【01】女神と口喧嘩
ちょっとテンプレな話になるが、ごめん。
どうやら私は――異世界に転生したらしい。
あっ、待って待って、「またか」とか言わずに話を聞いて。
私は……女神とケンカしてしまったんだよ。
原因となったのは、とあるライトノベルだ。
――『白き聖女と黒き魔女』
まあベタなタイトルだが、ベストセラーになっているという事で、ラノベ好きの私としては当然チェックした。
正直な感想は、超面白かったのだが、同時に超ムカつきもした。
こいつはいわゆる恋愛ファンタジーで、聖女が悪役令嬢の魔女を、三人のイケメン勇者と一緒に倒して、めでたしめでたしなんだが――。
全然めでたくないんだよ! 私的には!
だって悪役令嬢が、生まれながらに悪魔と契約してるからって、人畜無害な人生送っているのに、聖女チームに巧妙に追い詰められて、抹殺されちゃうんだよ⁉︎
疑わしきは罰せずじゃないの? グレーは問答無用で黒判定なの?
まあ聖女と悪役令嬢が親友で、そんな二人が運命に翻弄された上で、戦わなければならないという要素が、乙女ばかりでなく多くの読者の心を射抜いたのだが――。
だ、け、ど、私は納得いかねー!
だって私は、この手の話が大嫌いなんだ――。
なぜなら私も、ちょっと人より優れていたせいで、十八年のこれまでの人生を、ずっとハブられ続けてきたからだ。

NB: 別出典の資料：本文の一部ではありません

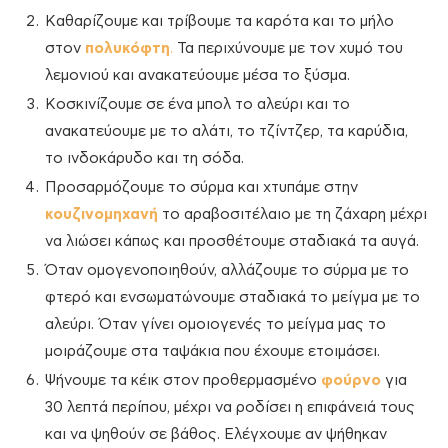
Καθαρίζουμε και τρίβουμε τα καρότα και το μήλο
στον
πολυκόφτη
.
Τα περιχύνουμε με τον χυμό του
λεμονιού και ανακατεύουμε μέσα το ξύσμα.
Κοσκινίζουμε σε ένα μπολ το αλεύρι και το
ανακατεύουμε με το αλάτι, το τζίντζερ, τα καρύδια,
το ινδοκάρυδο και τη σόδα.
Προσαρμόζουμε το σύρμα και χτυπάμε στην
κουζινομηχανή
το αραβοσιτέλαιο με τη ζάχαρη μέχρι
να λιώσει κάπως και προσθέτουμε σταδιακά τα αυγά.
Όταν ομογενοποιηθούν, αλλάζουμε το σύρμα με το
φτερό και ενσωματώνουμε σταδιακά το μείγμα με το
αλεύρι. Όταν γίνει ομοιογενές το μείγμα μας το
μοιράζουμε στα ταψάκια που έχουμε ετοιμάσει.
Ψήνουμε τα κέικ στον προθερμασμένο
φούρνο
για
30 λεπτά περίπου, μέχρι να ροδίσει η επιφάνειά τους
και να ψηθούν σε βάθος. Ελέγχουμε αν ψήθηκαν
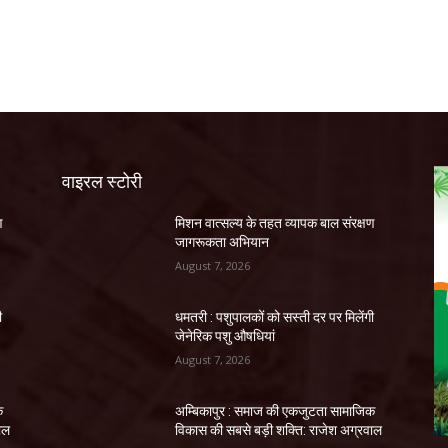
वाइरल स्टोरी
ण
मिशन वात्सल्य के तहत व्यापक बाल संरक्षण
जागरूकता अभियान
August 7, 2026
ी
धमतरी : पशुपालकों को सस्ती दर पर मिलेंगी
जेनेरिक पशु औषधियां
August 7, 2026
क
अम्बिकापुर : समाज की एकजुटता सामाजिक
ाल
विकास की सबसे बड़ी शक्ति: राजेश अग्रवाल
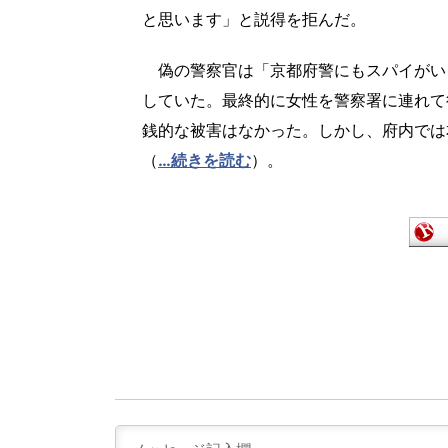
と思います」と説得を拒んだ。
偽の警察官は「京都府警にもスパイがい
していた。最終的に女性を警察署に連れて
銭的な被害はなかった。しかし、府内では
（
…続きを読む
）。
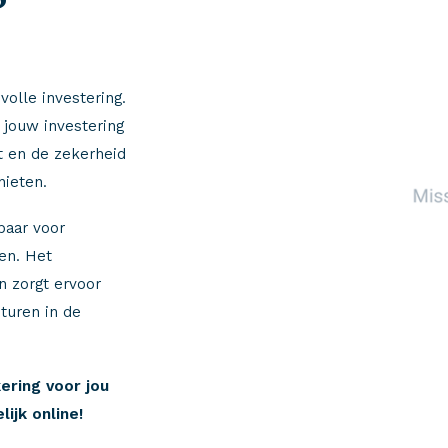
olle investering.
 jouw investering
st en de zekerheid
nieten.
baar voor
en. Het
 zorgt ervoor
nturen in de
ering voor jou
ijk online!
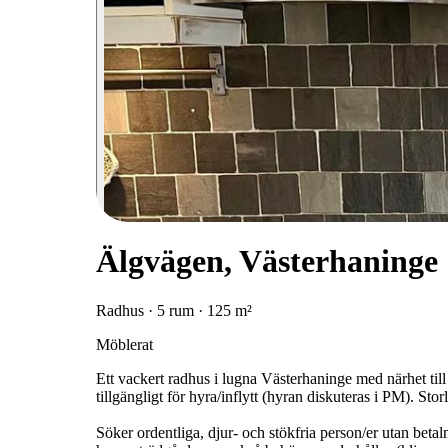
Älgvägen, Västerhaninge
Radhus · 5 rum · 125 m²
Möblerat
Ett vackert radhus i lugna Västerhaninge med närhet til
tillgängligt för hyra/inflytt (hyran diskuteras i PM). St
Söker ordentliga, djur- och stökfria person/er utan be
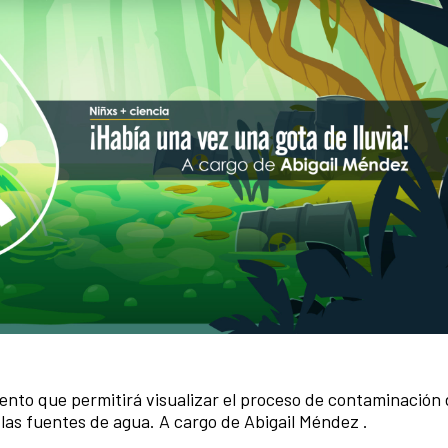
mento que permitirá visualizar el proceso de contaminación 
 las fuentes de agua.
A cargo de Abigail Méndez
.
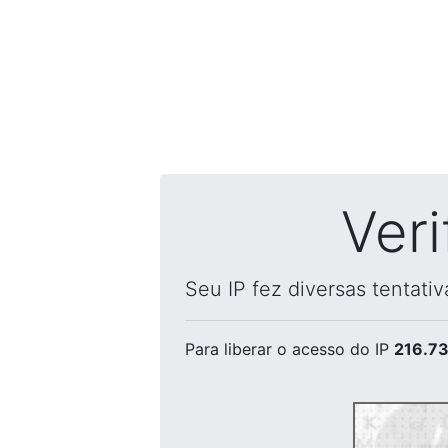
Ver
Seu IP fez diversas tentati
Para liberar o acesso
do IP
216.73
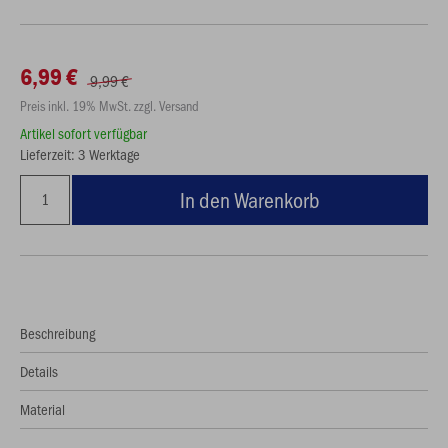
6,99 €
9,99 €
Preis inkl. 19% MwSt. zzgl. Versand
Artikel sofort verfügbar
Lieferzeit: 3 Werktage
In den Warenkorb
Beschreibung
Details
Material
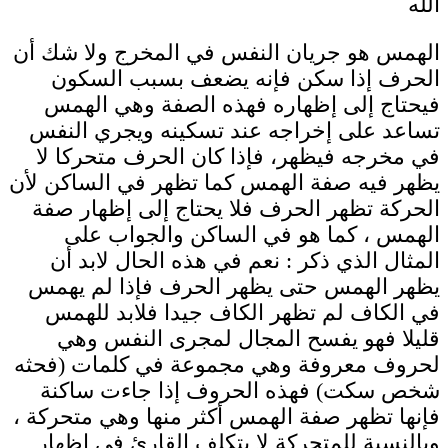
الله
الهمس هو جريان النفس في المخرج ولا شك أن
الحرف إذا سكن فإنه يضعف بسبب السكون
فيحتاج إلى إظهاره فهذه الصفة وهي الهمس
تساعد على إخراجه عند تسكينه ويجري النفس
في مخرجه فيظهر، فإذا كان الحرف متحركا لا
يظهر فيه صفة الهمس كما تظهر في الساكن لأن
الحركة تظهر الحرف فلا يحتاج إلى إظهار صفة
الهمس ، كما هو في الساكن والجواب على
المثال الذي ذكر : نعم في هذه الحال لابد أن
يظهر الهمس حتى يظهر الحرف فإذا لم يهمس
في الكاف لم تظهر الكاف جيدا فلابد للهمس
قليلا فهو يفسح المجال لمجرى النفس وهي
لحروف معروفة وهي مجموعة في كلمات (فحثه
شخص سكت) فهذه الحروف إذا جاءت ساكنة
فإنها تظهر صفة الهمس أكثر منها وهي متحركة ،
وبالنسبة للمتحركة لا يتكلف القارئ في إظهار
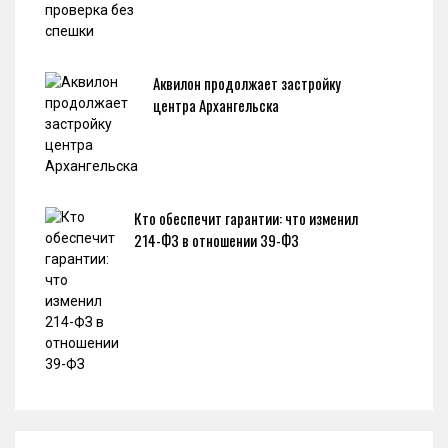
Аквилон продолжает застройку
центра Архангельска
Кто обеспечит гарантии: что изменил
214-ФЗ в отношении 39-ФЗ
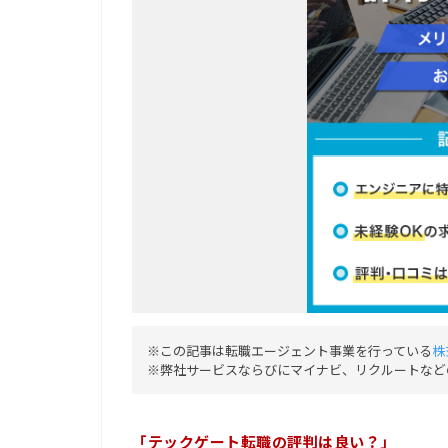
※この記事は転職エージェント事業を行っている
株
※弊社サービスならびにマイナビ、リクルートなど
「テックゲート転職の評判は良い？」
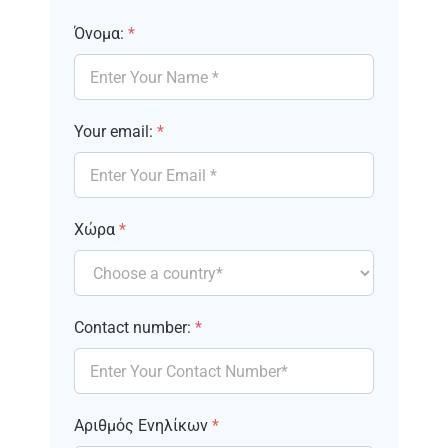
Όνομα:
*
Your email:
*
Χώρα
*
Contact number:
*
Αριθμός Ενηλίκων
*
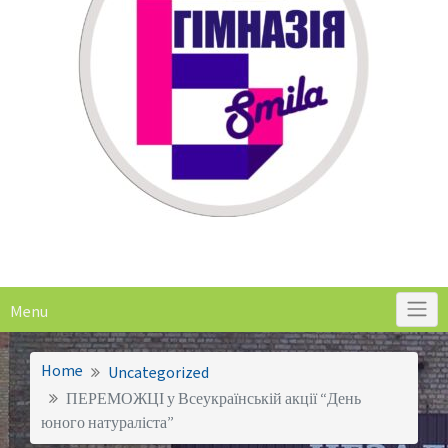
Menu
Home
Uncategorized
ПЕРЕМОЖЦІ у Всеукраїнській акції “День
юного натураліста”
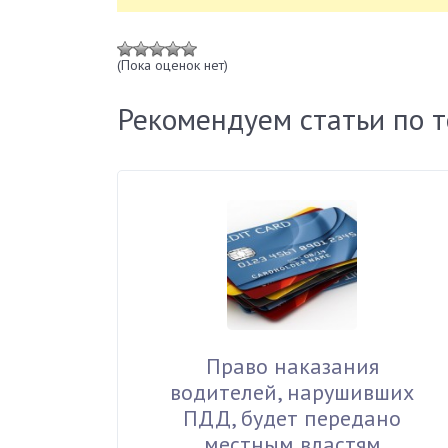
(Пока оценок нет)
Рекомендуем статьи по 
Право наказания
водителей, нарушивших
ПДД, будет передано
местным властям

数少ない友人によれば、能力の見せ方が奥ゆかしくないという事だが――。
でも、なんで元々バカでもないのに、バカのフリしなくちゃならないのよ……。
まっ、女子校なんて、そんなものなのかもだけど、この『白き聖女と黒き魔女』の悪役令嬢――アズも、生まれながらに背負った異能力のせいで、魔法学院でハブられちゃうのよ。
でもアズちゃん、いい子なのよ。
私と違って、陰湿ないじめにグーパンでやり返したりしなくて、憤慨する取り巻きたちを抑えて、ただ黙ってずっと受け流しちゃうのよ。
泣いたわ! マジで全私が泣いたわ!
なのに、なのに、主人公の聖女の奴、そんな幼なじみの友だちを、イケメン勇者たちにそそのかされて、結局、ぬっコロしちゃうのよ!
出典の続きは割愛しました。